Beta-Alanine Side Effects

beta-alanine side effects

In most of the supplements that we build our stacks and macros with, we need to be aware of the potentially harmful or unexpected side effects that can come along with the desired effects.  With Beta Alanine, there aren’t any harmful side effects, thankfully.  We only need to be worried about the unexpected ones!  After we’re done discussing them, you will be free to experiment with one of the most effective supplements manufactured today without having to fret about the potential Beta-Alanine side effects [1].

Amino Acid

Beta-Alanine supplements are used to increase the levels of carnosine in our body.  Carnosine is kept in the muscle tissue to help reduce lactic acid during exercise.  Lactic acid building up in your muscles is what causes them to become sore and “give up” towards the end of our sets of reps.  By upping the carnosine levels, you’re going to be able to work out for longer and stave off that burning feeling that eventually makes us have to rest.  Being a non-essential amino acid, we can obviously live without beta-alanine, but beta-alanine has been proven time and time again to improve athletic performance and stamina [2].

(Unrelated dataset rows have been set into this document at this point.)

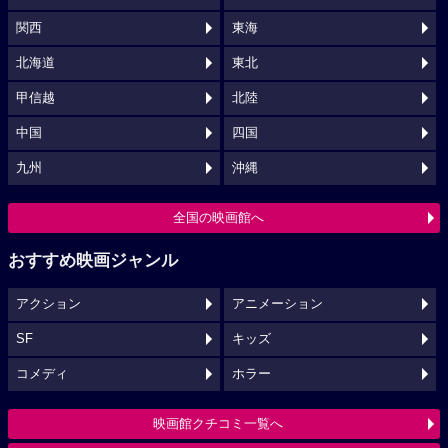
関西
東海
北海道
東北
甲信越
北陸
中国
四国
九州
沖縄
全国の映画館へ
おすすめ映画ジャンル
アクション
アニメーション
SF
キッズ
コメディ
ホラー
映画館クチコミ一覧へ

Paresthesia is a Beta-Alanine Side Effect

The tingles.   The only real side effect of beta-alanine.  Paresthesia is the scientific term used to describe a tingling sensation, numbness, or prickling sensation when there is no obvious physical cause.  When it comes to beta-alanine supplementation, the tingles is actually good because we are able to be sure the carnosine is being created and getting into our muscles [3].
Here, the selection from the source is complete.